# Records:
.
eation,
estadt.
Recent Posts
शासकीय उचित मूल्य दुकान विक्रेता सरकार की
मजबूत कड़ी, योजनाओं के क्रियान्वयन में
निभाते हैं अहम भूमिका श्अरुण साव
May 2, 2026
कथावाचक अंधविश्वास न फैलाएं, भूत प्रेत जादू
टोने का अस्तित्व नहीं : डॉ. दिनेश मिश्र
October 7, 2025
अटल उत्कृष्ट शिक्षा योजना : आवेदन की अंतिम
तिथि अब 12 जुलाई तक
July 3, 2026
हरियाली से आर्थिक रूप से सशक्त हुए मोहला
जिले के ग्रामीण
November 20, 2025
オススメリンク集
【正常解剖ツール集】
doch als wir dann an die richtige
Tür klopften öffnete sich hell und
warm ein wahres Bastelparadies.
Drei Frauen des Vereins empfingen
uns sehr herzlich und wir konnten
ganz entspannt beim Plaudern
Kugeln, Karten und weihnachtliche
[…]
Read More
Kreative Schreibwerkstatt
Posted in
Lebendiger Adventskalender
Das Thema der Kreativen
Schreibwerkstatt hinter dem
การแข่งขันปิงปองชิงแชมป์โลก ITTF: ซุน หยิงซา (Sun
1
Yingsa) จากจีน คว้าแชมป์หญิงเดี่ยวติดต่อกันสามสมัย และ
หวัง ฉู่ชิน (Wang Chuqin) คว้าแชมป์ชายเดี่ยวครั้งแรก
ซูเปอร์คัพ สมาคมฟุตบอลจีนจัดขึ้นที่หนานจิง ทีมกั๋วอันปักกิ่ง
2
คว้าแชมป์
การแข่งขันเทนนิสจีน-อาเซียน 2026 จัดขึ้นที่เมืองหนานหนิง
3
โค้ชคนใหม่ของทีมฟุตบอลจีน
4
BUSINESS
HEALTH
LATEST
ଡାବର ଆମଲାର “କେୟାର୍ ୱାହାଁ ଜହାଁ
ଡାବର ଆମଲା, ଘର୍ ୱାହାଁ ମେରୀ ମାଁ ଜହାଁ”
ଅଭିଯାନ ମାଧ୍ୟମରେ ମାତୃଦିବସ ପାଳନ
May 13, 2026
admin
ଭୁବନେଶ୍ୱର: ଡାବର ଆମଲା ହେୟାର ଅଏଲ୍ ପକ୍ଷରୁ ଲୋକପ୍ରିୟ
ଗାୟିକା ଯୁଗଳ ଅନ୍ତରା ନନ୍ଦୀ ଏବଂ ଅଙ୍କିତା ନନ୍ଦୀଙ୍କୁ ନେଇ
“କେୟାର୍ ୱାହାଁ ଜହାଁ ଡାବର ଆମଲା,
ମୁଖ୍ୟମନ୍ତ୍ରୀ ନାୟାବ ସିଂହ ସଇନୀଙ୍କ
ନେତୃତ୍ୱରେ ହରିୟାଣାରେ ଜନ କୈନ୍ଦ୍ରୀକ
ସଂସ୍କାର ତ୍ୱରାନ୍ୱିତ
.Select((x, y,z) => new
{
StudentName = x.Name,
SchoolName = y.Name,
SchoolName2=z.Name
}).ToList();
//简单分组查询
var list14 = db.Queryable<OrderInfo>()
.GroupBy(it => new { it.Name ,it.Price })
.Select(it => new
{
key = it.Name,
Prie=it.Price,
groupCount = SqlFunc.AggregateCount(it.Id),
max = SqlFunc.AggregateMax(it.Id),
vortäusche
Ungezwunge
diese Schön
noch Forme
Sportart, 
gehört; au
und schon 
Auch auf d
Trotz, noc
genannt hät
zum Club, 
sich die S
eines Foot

# Problem to solve:
Write the listing out again in full, exactly as it stands above.

# Result for this exercise:
.
eation,
estadt.
Recent Posts
शासकीय उचित मूल्य दुकान विक्रेता सरकार की
मजबूत कड़ी, योजनाओं के क्रियान्वयन में
निभाते हैं अहम भूमिका श्अरुण साव
May 2, 2026
कथावाचक अंधविश्वास न फैलाएं, भूत प्रेत जादू
टोने का अस्तित्व नहीं : डॉ. दिनेश मिश्र
October 7, 2025
अटल उत्कृष्ट शिक्षा योजना : आवेदन की अंतिम
तिथि अब 12 जुलाई तक
July 3, 2026
हरियाली से आर्थिक रूप से सशक्त हुए मोहला
जिले के ग्रामीण
November 20, 2025
オススメリンク集
【正常解剖ツール集】
doch als wir dann an die richtige
Tür klopften öffnete sich hell und
warm ein wahres Bastelparadies.
Drei Frauen des Vereins empfingen
uns sehr herzlich und wir konnten
ganz entspannt beim Plaudern
Kugeln, Karten und weihnachtliche
[…]
Read More
Kreative Schreibwerkstatt
Posted in
Lebendiger Adventskalender
Das Thema der Kreativen
Schreibwerkstatt hinter dem
การแข่งขันปิงปองชิงแชมป์โลก ITTF: ซุน หยิงซา (Sun
1
Yingsa) จากจีน คว้าแชมป์หญิงเดี่ยวติดต่อกันสามสมัย และ
หวัง ฉู่ชิน (Wang Chuqin) คว้าแชมป์ชายเดี่ยวครั้งแรก
ซูเปอร์คัพ สมาคมฟุตบอลจีนจัดขึ้นที่หนานจิง ทีมกั๋วอันปักกิ่ง
2
คว้าแชมป์
การแข่งขันเทนนิสจีน-อาเซียน 2026 จัดขึ้นที่เมืองหนานหนิง
3
โค้ชคนใหม่ของทีมฟุตบอลจีน
4
BUSINESS
HEALTH
LATEST
ଡାବର ଆମଲାର “କେୟାର୍ ୱାହାଁ ଜହାଁ
ଡାବର ଆମଲା, ଘର୍ ୱାହାଁ ମେରୀ ମାଁ ଜହାଁ”
ଅଭିଯାନ ମାଧ୍ୟମରେ ମାତୃଦିବସ ପାଳନ
May 13, 2026
admin
ଭୁବନେଶ୍ୱର: ଡାବର ଆମଲା ହେୟାର ଅଏଲ୍ ପକ୍ଷରୁ ଲୋକପ୍ରିୟ
ଗାୟିକା ଯୁଗଳ ଅନ୍ତରା ନନ୍ଦୀ ଏବଂ ଅଙ୍କିତା ନନ୍ଦୀଙ୍କୁ ନେଇ
“କେୟାର୍ ୱାହାଁ ଜହାଁ ଡାବର ଆମଲା,
ମୁଖ୍ୟମନ୍ତ୍ରୀ ନାୟାବ ସିଂହ ସଇନୀଙ୍କ
ନେତୃତ୍ୱରେ ହରିୟାଣାରେ ଜନ କୈନ୍ଦ୍ରୀକ
ସଂସ୍କାର ତ୍ୱରାନ୍ୱିତ
.Select((x, y,z) => new
{
StudentName = x.Name,
SchoolName = y.Name,
SchoolName2=z.Name
}).ToList();
//简单分组查询
var list14 = db.Queryable<OrderInfo>()
.GroupBy(it => new { it.Name ,it.Price })
.Select(it => new
{
key = it.Name,
Prie=it.Price,
groupCount = SqlFunc.AggregateCount(it.Id),
max = SqlFunc.AggregateMax(it.Id),
vortäusche
Ungezwunge
diese Schön
noch Forme
Sportart, 
gehört; au
und schon 
Auch auf d
Trotz, noc
genannt hät
zum Club, 
sich die S
eines Foot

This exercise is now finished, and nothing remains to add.